LOS ANGELES—Visitors came to smell the ‘nosebushes’ this summer and enjoy other conceptional artworks at Parker Gallery’s multi-disciplinary Nut Art exhibition (May 28 – August 5, 2017). The group exhibition included ebullient new works alongside original pieces from Clayton Bailey‘s 1972 exhibition, such as former cartoonist Robert Arneson‘s severed head cookie jar and Bailey’s submerged swimmers, some of which had not been publicly exhibited since.
Despite its breadth, the show manages to come off as a unified thought. Each of the gallery’s separate spaces vibrate with common purpose, of big bangs and primordial ooze.

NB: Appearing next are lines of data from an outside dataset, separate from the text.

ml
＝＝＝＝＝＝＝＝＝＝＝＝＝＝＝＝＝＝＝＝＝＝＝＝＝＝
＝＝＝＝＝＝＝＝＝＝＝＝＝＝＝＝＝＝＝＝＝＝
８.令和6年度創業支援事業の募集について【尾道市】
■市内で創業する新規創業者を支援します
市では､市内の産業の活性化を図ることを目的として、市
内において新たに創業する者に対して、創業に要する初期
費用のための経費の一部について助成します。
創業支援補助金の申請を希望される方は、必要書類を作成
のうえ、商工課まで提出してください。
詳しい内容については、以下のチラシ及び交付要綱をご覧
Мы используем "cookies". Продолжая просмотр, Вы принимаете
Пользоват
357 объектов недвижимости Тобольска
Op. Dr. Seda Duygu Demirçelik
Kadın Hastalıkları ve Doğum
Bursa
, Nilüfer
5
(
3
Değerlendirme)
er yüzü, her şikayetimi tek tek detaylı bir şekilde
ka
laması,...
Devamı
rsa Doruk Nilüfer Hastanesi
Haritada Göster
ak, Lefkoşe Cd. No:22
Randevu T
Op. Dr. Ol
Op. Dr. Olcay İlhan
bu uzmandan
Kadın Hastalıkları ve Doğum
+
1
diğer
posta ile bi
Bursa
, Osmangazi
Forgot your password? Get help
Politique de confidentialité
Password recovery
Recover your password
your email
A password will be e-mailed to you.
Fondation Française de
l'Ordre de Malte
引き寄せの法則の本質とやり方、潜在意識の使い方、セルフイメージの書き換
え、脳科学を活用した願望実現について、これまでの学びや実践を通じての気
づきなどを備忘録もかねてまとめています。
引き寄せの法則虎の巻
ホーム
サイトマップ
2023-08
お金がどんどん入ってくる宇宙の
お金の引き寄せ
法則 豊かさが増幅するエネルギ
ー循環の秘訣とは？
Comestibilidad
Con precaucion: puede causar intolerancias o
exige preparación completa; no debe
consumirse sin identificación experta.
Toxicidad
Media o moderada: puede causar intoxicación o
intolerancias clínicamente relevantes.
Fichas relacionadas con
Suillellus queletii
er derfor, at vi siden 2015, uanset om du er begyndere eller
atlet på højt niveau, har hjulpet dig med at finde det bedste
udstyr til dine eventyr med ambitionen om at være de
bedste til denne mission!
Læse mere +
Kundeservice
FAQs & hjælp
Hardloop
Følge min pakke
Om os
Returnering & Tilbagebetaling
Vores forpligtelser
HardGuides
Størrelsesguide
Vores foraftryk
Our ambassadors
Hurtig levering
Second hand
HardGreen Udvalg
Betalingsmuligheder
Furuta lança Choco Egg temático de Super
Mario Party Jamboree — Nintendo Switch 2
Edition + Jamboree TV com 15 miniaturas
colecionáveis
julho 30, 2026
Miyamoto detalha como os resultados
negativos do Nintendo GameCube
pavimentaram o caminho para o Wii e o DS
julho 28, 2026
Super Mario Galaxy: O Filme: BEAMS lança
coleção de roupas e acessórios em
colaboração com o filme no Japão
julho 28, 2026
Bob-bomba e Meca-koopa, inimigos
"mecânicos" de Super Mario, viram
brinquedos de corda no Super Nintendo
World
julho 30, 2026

Nut Art is a movement founded in Northern California that flourished primarily in the late 60s and early 70s. Hyperallergic writes, frustrated with being erroneously labeled Funk, the term was coined (you can read another origin story here) by artist Roy De Forest along with other practitioners Clayton Bailey, David Gilhooly, Maija Peeples-Bright (then Maija Zack, aka Maija Woof) in conversation with writer David Zack to describe an approach to art making which embraced humor and the phantasmic.
At the time, Journalists and art critics were especially fond of describing any difficult-to-categorize artist as “funky,” particularly if that artist resided in the Bay Area. A solution occurred to Bailey, De Forest, and Schlotzhauer: They could start a new art movement and, perhaps, reinvent the way others saw and communicated about their art.
A few Nut Art exhibitions shortly followed, including one organized by 1972 exhibiton at California State University Hayward. For that exhibition’s staple-bound catalog, De Forest included an exegeses of the new movement, the so-called Nut Art manifesto:
THE WORK OF A PECULIAR AND ECCENTRIC NUT CAN TRULY BE CALLED “NUT ART” … THE NUT ARTIFICER TRAVELS IN A PHANTASMAGORIC MICRO-WORLD, SMALL AND EXTREMELY COMPACT, AS IS THE LIGHT OF A DWARF STAR IMPLODING INWARD AND IN PASSAGE COLLAPSING PARADISE AND HELL TO ONE AS IT VANISHES FOREVER WITH OUR JOYS, SORROWS AND UNREQUITED LOVE.
Artists featured include Robert Arneson, Betty Bailey, Clayton Bailey, Roy De Forest, David Gilhooly, Hannah Greely, Calvin Marcus, Maija Peeples-Bright, Benjamin Reiss, Peter Saul, Sally Saul, Harold Schlotzhauer, Richard Shaw, Irvin Tepper, Chris Unterseher and Franklin Williams.